After OpenGeo finishes installing, it will ask for a proxy URL (just leave it blank and hit enter unless you know what that means), a user name, and a password. Set these up as you wish. When all that’s done, move on the the next step.

Apache/Tomcat

Here’s the script for the Apache install/Tomcat setup, just copy and paste this into a terminal window:



sudo apt-get install -y apache2
sudo ln -s /etc/apache2/mods-available/proxy.conf /etc/apache2/mods-enabled/proxy.conf
sudo ln -s /etc/apache2/mods-available/proxy.load /etc/apache2/mods-enabled/proxy.load
sudo ln -s /etc/apache2/mods-available/proxy_http.load /etc/apache2/mods-enabled/proxy_http.load
sudo chmod 666 /etc/apache2/sites-available/default
sudo sed -i '$d'  /etc/apache2/sites-available/default
sudo sh -c "echo ' ' >> /etc/apache2/sites-available/default"
sudo sh -c "echo 'ProxyRequests Off' >> /etc/apache2/sites-available/default"
sudo sh -c "echo '# Remember to turn the next line off if you are proxying to a NameVirtualHost' >> /etc/apache2/sites-available/default"
sudo sh -c "echo 'ProxyPreserveHost On' >> /etc/apache2/sites-available/default"
sudo sh -c "echo ' ' >> /etc/apache2/sites-available/default"
sudo sh -c "echo '<Proxy *>' >> /etc/apache2/sites-available/default"
sudo sh -c "echo '    Order deny,allow' >> /etc/apache2/sites-available/default"
sudo sh -c "echo '    Allow from all' >> /etc/apache2/sites-available/default"
sudo sh -c "echo '</Proxy>' >> /etc/apache2/sites-available/default"
sudo sh -c "echo ' ' >> /etc/apache2/sites-available/default"
sudo sh -c "echo 'ProxyPass /geoserver http://localhost:8080/geoserver' >> /etc/apache2/sites-available/default"
sudo sh -c "echo 'ProxyPassReverse /geoserver http://localhost:8080/geoserver' >> /etc/apache2/sites-available/default"
sudo sh -c "echo 'ProxyPass /geoexplorer http://localhost:8080/geoexplorer' >> /etc/apache2/sites-available/default"
sudo sh -c "echo 'ProxyPassReverse /geoexplorer http://localhost:8080/geoexplorer' >> /etc/apache2/sites-available/default"
sudo sh -c "echo 'ProxyPass /geoeditor http://localhost:8080/geoeditor' >> /etc/apache2/sites-available/default"
sudo sh -c "echo 'ProxyPassReverse /geoeditor http://localhost:8080/geoeditor' >> /etc/apache2/sites-available/default"
sudo sh -c "echo 'ProxyPass /geowebcache http://localhost:8080/geowebcache' >> /etc/apache2/sites-available/default"
sudo sh -c "echo 'ProxyPassReverse /geowebcache http://localhost:8080/geowebcache' >> /etc/apache2/sites-available/default"
sudo sh -c "echo 'ProxyPass /dashboard http://localhost:8080/dashboard' >> /etc/apache2/sites-available/default"
sudo sh -c "echo 'ProxyPassReverse /dashboard http://localhost:8080/dashboard' >> /etc/apache2/sites-available/default"
sudo sh -c "echo 'ProxyPass /recipes http://localhost:8080/recipes' >> /etc/apache2/sites-available/default"
sudo sh -c "echo 'ProxyPassReverse /recipes http://localhost:8080/recipes' >> /etc/apache2/sites-available/default"
sudo sh -c "echo ' ' >> /etc/apache2/sites-available/default"
sudo sh -c "echo '</VirtualHost>' >> /etc/apache2/sites-available/default"
sudo chmod 644 /etc/apache2/sites-available/default


This installs Apache, and configures it and Tomcat so it appears as though your website and all of the OpenGeo Suite apps are using the same port. The last thing to do is test everything as I outlined in my previous post.

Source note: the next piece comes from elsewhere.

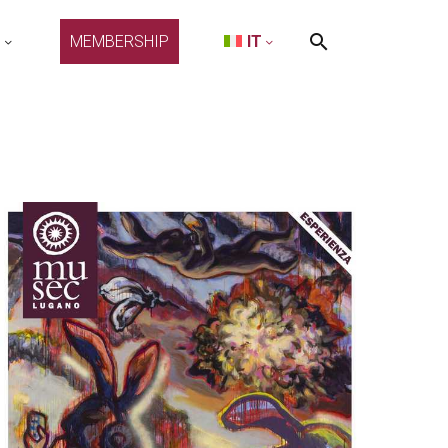
O
MEMBERSHIP
IT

Test the Apache2 default website:

on the host computer – http://localhost – It works!
and via a remote computer (substitute your server’s domain here) – http://24.105.210.45/ – It works!

Test the OpenGeo Suite:

Open the dashboard – http://localhost:8080/dashboard/
Launch GeoExplorer
Save the default map and exit GeoExplorer

Test GeoServer by loading a GeoExplorer map:

Open the default map on a remote computer (again, substitute your server’s domain here) – http://24.105.210.45:8080/geoexplorer/viewer#maps/1

If everything is set up correctly, you should see something like this:

OpenGeoExplorerView

There are probably a few more tweaks that can be made to this process, but I don’t know enough about how Ubuntu works yet to make those changes. I do know that this process works most of the time. A restart between processes helps sometimes, and trying them in a different order occasionally works, too. If anyone can come up with a better, more streamlined approach, please feel free to let me know about it. For now, I’ll just have to live with a little complexity.